[comp.arch] Pipelined FP add

mark@mips.COM (Mark G. Johnson) (12/15/89)

In article <241@dg.dg.com> uunet!dg!chris (Chris Moriondo) writes:
  >
  >Anyone care to speculate as to how much pipelining add would win/lose
  >in terms of useful overlap in FP codes versus increased latency? 
  >

Several articles were posted to comp.arch this spring, talking about the
perceived benefits of a pipelined FP adder in the Motorola MC88K risc.
Perhaps the Moto folks can say more now.  [ after the departure of Ross ]

I dimly recall that the last time around, they were beginning to feel
that the 88K's shared register file -- same regs for integer and FP
operands -- required large numbers of read and write ports to make
FP programs run quickly.  The other design alternative, separate
integer regs from the FP regs, has lots of ports already since it's
2 copies of the hardware.  I'm sure if my memory is faulty somebody
will gently correct me.

The eariler MC88K articles were posted by wca@oakhill.UUCP and
mpaton@oakhill.UUCP; your site archives may contain comp.arch article
<1362@oakhill.UUCP>.
-- 
 -- Mark Johnson	
 	MIPS Computer Systems, 930 E. Arques, Sunnyvale, CA 94086
	(408) 991-0208    mark@mips.com  {or ...!decwrl!mips!mark}

preston@titan.rice.edu (Preston Briggs) (12/15/89)

In article <33570@hal.mips.COM> mark@mips.COM (Mark G. Johnson) writes:
>In article <241@dg.dg.com> uunet!dg!chris (Chris Moriondo) writes:
>  >
>  >Anyone care to speculate as to how much pipelining add would win/lose
>  >in terms of useful overlap in FP codes versus increased latency? 
>  >
>
>Several articles were posted to comp.arch this spring, talking about the
>perceived benefits of a pipelined FP adder in the Motorola MC88K risc.

Well, long pipelines will usually increase latency.
Additionally, they'll increase FP performance, given some effort 
by the compiler.  Deciding the tradeoff will just be a decision,
probably based on the target applications.  For a workstation
that *I* would use (to compile and edit things like compilers and
editors), FP performance isn't very important.  But when people
really want FP performance, they can usually manage to avoid task 
switching too often.

What'll happen when people get more used to cheap FP?  Probably more
FP in everyday code, particularly graphics display.

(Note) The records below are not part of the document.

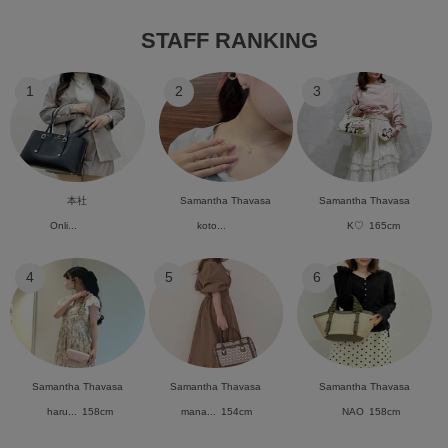
STAFF RANKING
1
2
3
本社
Samantha Thavasa
Samantha Thavasa
Onli...
koto...
K♡
165cm
4
5
6
Samantha Thavasa
Samantha Thavasa
Samantha Thavasa
haru...
158cm
mana...
154cm
NAO
158cm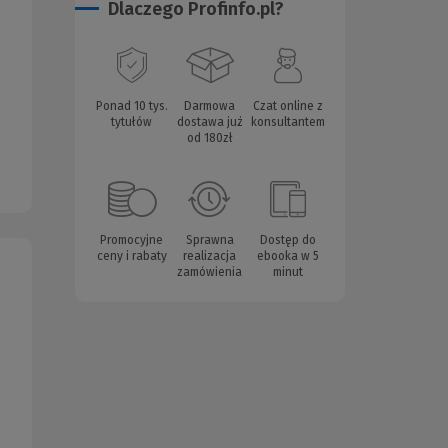
Dlaczego Profinfo.pl?
Ponad 10 tys.
Darmowa
Czat online z
tytułów
dostawa już
konsultantem
od 180zł
Promocyjne
Sprawna
Dostęp do
ceny i rabaty
realizacja
ebooka w 5
zamówienia
minut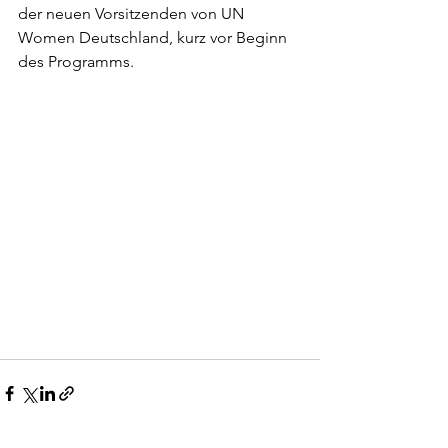
der neuen Vorsitzenden von UN 
Women Deutschland, kurz vor Beginn 
des Programms. 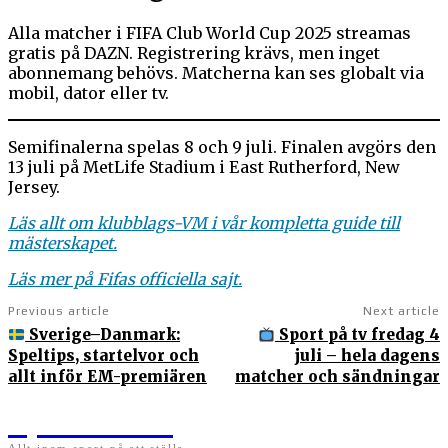
Alla matcher i FIFA Club World Cup 2025 streamas
gratis på DAZN. Registrering krävs, men inget
abonnemang behövs. Matcherna kan ses globalt via
mobil, dator eller tv.
Semifinalerna spelas 8 och 9 juli. Finalen avgörs den
13 juli på MetLife Stadium i East Rutherford, New
Jersey.
Läs allt om klubblags-VM i vår kompletta guide till
mästerskapet.
Läs mer på Fifas officiella sajt.
Previous article
Next article
Sverige–Danmark:
Sport på tv fredag 4
Speltips, startelvor och
juli – hela dagens
allt inför EM-premiären
matcher och sändningar
Sportens.se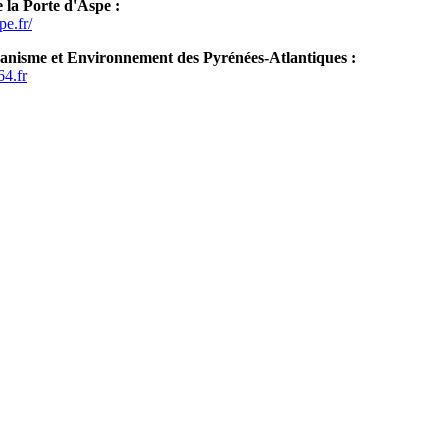
 la Porte d'Aspe :
pe.fr/
banisme et Environnement des Pyrénées-Atlantiques :
64.fr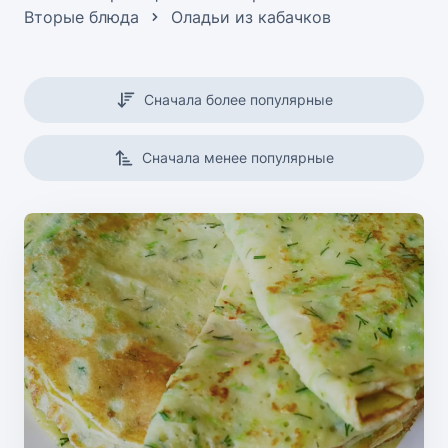
Вторые блюда
Оладьи из кабачков
Сначала более популярные
Сначала менее популярные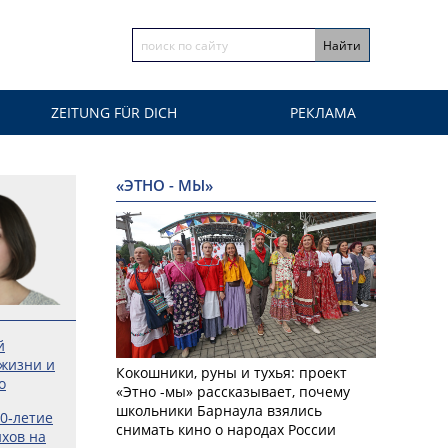
ZEITUNG FÜR DICH
РЕКЛАМА
«ЭТНО - МЫ»
й
 жизни и
Кокошники, руны и тухья: проект
о
«Этно -мы» рассказывает, почему
школьники Барнаула взялись
0‑летие
снимать кино о народах России
хов на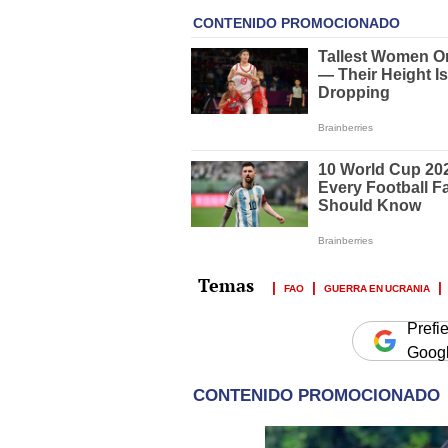
FAO
GUERRA EN UCRANIA
Prefi
Goog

>I dimly recall that the last time around, they were beginning to feel
>that the 88K's shared register file -- same regs for integer and FP
>operands -- required large numbers of read and write ports to make
>FP programs run quickly.  The other design alternative, separate
>integer regs from the FP regs, has lots of ports already since it's
>2 copies of the hardware.

The point about read/write ports is good.  I used to believe
in a single (large) set of multi-purpose registers controlled
by the compiler.  This scheme would seem to be less wasteful
of resources (when you need more FP regs, spill more integers,
and vice-versa, whichever works out cheapest for particular programs).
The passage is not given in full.